■ What you will do
Repeat every entry word for word; omit all pictures.

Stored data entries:
──────────────────────────────

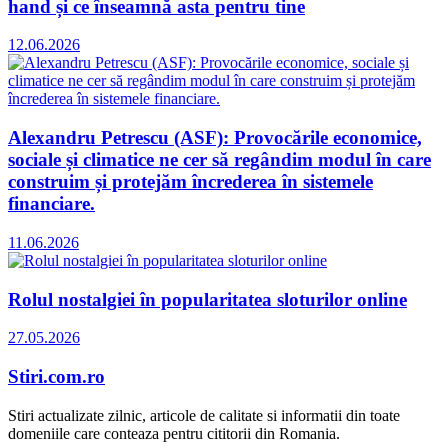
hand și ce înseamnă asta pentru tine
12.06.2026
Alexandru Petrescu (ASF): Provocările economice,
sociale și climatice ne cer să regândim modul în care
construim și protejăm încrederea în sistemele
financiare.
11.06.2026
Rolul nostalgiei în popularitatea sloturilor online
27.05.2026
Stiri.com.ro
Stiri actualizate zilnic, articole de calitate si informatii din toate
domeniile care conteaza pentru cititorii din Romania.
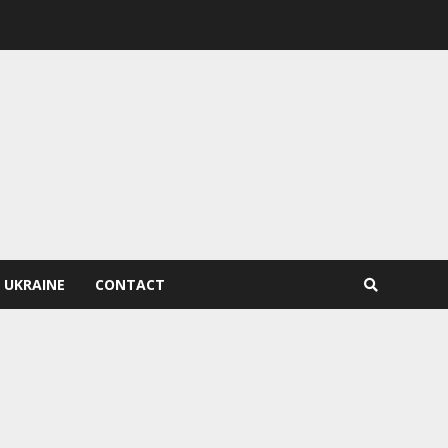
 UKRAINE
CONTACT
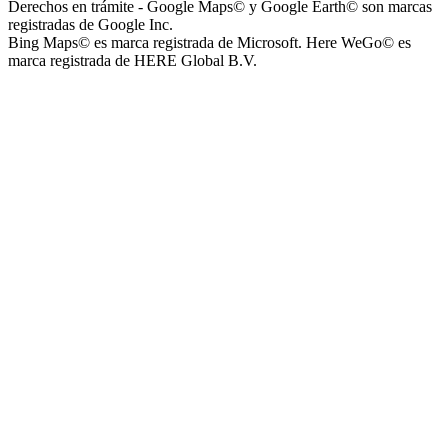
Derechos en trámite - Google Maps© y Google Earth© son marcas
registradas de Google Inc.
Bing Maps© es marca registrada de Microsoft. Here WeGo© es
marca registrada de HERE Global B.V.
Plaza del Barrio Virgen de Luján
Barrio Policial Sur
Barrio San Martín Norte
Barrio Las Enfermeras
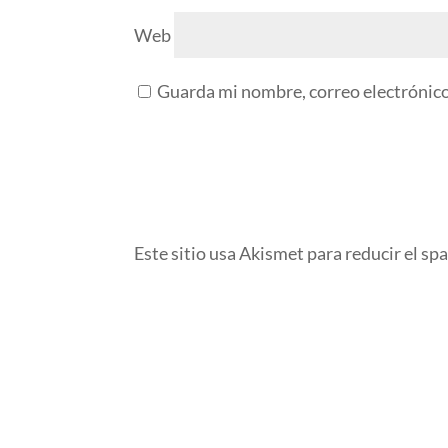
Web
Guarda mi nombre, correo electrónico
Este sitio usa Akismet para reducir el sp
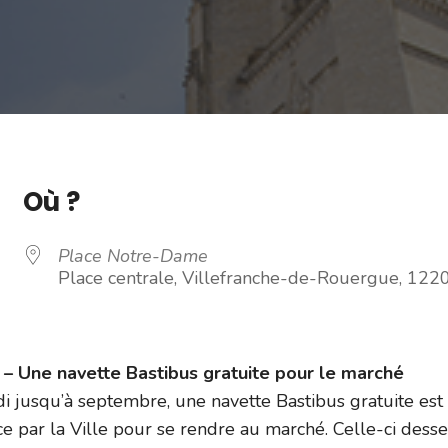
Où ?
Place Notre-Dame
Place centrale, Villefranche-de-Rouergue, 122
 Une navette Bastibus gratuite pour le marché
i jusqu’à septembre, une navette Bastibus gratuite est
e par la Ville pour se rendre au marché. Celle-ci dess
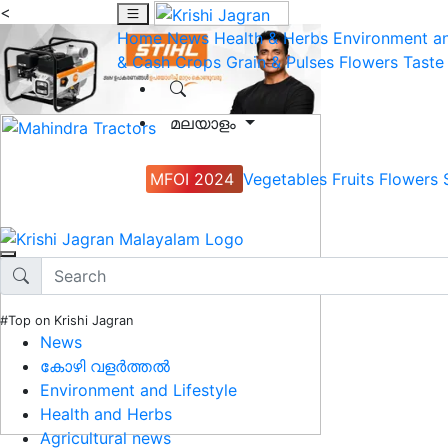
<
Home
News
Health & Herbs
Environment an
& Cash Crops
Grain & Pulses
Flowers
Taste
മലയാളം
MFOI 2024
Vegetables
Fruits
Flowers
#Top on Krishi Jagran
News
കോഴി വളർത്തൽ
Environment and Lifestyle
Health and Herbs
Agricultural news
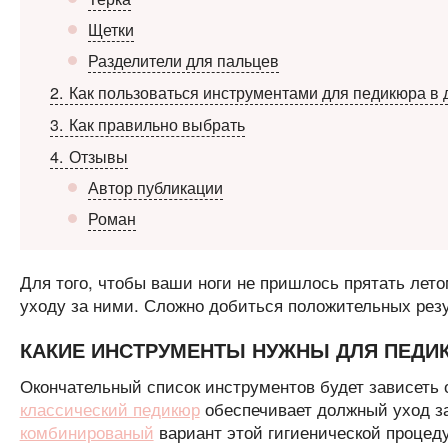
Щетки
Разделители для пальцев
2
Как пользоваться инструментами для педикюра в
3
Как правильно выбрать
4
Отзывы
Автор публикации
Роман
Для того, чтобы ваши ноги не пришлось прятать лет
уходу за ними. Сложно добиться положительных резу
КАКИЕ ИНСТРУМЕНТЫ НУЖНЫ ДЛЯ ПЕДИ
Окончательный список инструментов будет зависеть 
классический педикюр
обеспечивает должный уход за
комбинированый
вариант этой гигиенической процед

──────────────────────────────

■ Answer box
hand și ce înseamnă asta pentru tine
12.06.2026
Alexandru Petrescu (ASF): Provocările economice,
sociale și climatice ne cer să regândim modul în care
construim și protejăm încrederea în sistemele
financiare.
11.06.2026
Rolul nostalgiei în popularitatea sloturilor online
27.05.2026
Stiri.com.ro
Stiri actualizate zilnic, articole de calitate si informatii din toate
domeniile care conteaza pentru cititorii din Romania.
 UKRAINE
CONTACT
Derechos en trámite - Google Maps© y Google Earth© son marcas
registradas de Google Inc.
Bing Maps© es marca registrada de Microsoft. Here WeGo© es
marca registrada de HERE Global B.V.
Plaza del Barrio Virgen de Luján
Barrio Policial Sur
Barrio San Martín Norte
Barrio Las Enfermeras
Web
Guarda mi nombre, correo electrónico
Este sitio usa Akismet para reducir el sp
Où ?
Place Notre-Dame
Place centrale, Villefranche-de-Rouergue, 122
 Une navette Bastibus gratuite pour le marché
i jusqu’à septembre, une navette Bastibus gratuite est
e par la Ville pour se rendre au marché. Celle-ci dess
<
Home
News
Health & Herbs
Environment an
& Cash Crops
Grain & Pulses
Flowers
Taste
മലയാളം
MFOI 2024
Vegetables
Fruits
Flowers
#Top on Krishi Jagran
News
കോഴി വളർത്തൽ
Environment and Lifestyle
Health and Herbs
Agricultural news
Щетки
Разделители для пальцев
2
Как пользоваться инструментами для педикюра в
3
Как правильно выбрать
4
Отзывы
Автор публикации
Роман
Для того, чтобы ваши ноги не пришлось прятать лет
уходу за ними. Сложно добиться положительных резу
КАКИЕ ИНСТРУМЕНТЫ НУЖНЫ ДЛЯ ПЕДИ
Окончательный список инструментов будет зависеть 
классический педикюр
обеспечивает должный уход за
комбинированый
вариант этой гигиенической процед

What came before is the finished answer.